Senin, 15 Desember 2014

Wajah Baru Gerakan Kerelawanan Rakyat

                                Laporan Akhir Tahun Politik, Hukum, dan Keamanan

Wajah Baru Gerakan Kerelawanan Rakyat
NWO  ;   Wartawan Kompas
KOMPAS,  15 Desember 2014

                                                                                                                       


BEBERAPA saat setelah pemungutan suara Pemilu Presiden 2014, Ainun Najib resah. Warga negara Indonesia yang bekerja di sebuah perusahaan teknologi informasi di Singapura ini resah oleh klaim kemenangan yang dilakukan kedua pasangan peserta pilpres, Prabowo Subianto-Hatta Rajasa dan Joko Widodo-Jusuf Kalla.

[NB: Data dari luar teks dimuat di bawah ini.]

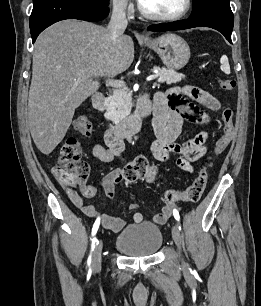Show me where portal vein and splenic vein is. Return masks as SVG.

”Saya khawatir, jika tidak ada sumber informasi yang melaporkan hasil pemilu secara independen dan bisa diverifikasi siapa pun, akan muncul gejolak di masyarakat,” kata Ainun yang lahir tahun 1985 di Gresik, Jawa Timur.

Kegelisahan Ainun ini juga dirasakan dua rekannya, sesama pakar teknologi informasi. Mereka lalu membuat kawalpemilu.org, situs web yang memuat perolehan suara tiap-tiap pasangan calon dengan sumber hasil rekapitulasi suara dari setiap tempat pemungutan suara yang diunggah Komisi Pemilihan Umum ke situsnya.

Ainun mengenang, ada sekitar 700 relawan dengan berbagai latar belakang yang meng-input data KPU ke kawalpemilu.org.

Data yang disajikan kawalpemilu.org saat itu lalu menjadi patokan baru di tengah kebingungan masyarakat terhadap hasil hitung cepat lembaga survei yang berbeda-beda dan proses rekapitulasi berjenjang yang membutuhkan waktu.

Data yang dipaparkan kawalpemilu.org terbukti cukup akurat. Pada akhir penghitungan, mereka menyebutkan, pasangan JKW-JK mendapat 70.997.859 suara, beda 26 suara dengan penghitungan KPU yang mencatat pasangan itu mendapat 70.997.833 suara. Sementara untuk pasangan Prabowo-Hatta, hasil penghitungan KPU dan kawalpemilu.org sama, yaitu 62.576.444 suara.

Kebangkitan

Pengajar Fakultas Ilmu Sosial dan Ilmu Politik Universitas Gadjah Mada, AAGN Ari Dwipayana, menuturkan, gerakan kerelawanan, seperti yang dilakukan Ainun dan kawan-kawan, sebenarnya bukan hal baru. Reformasi 1998 juga dimulai oleh gerakan kerelawanan yang dipelopori kelas menengah.

Setelah tahun 1999, gerakan kerelawanan ini sempat redup, diganti oleh model politik formal melalui Dewan Perwakilan Rakyat dan lembaga/komisi negara.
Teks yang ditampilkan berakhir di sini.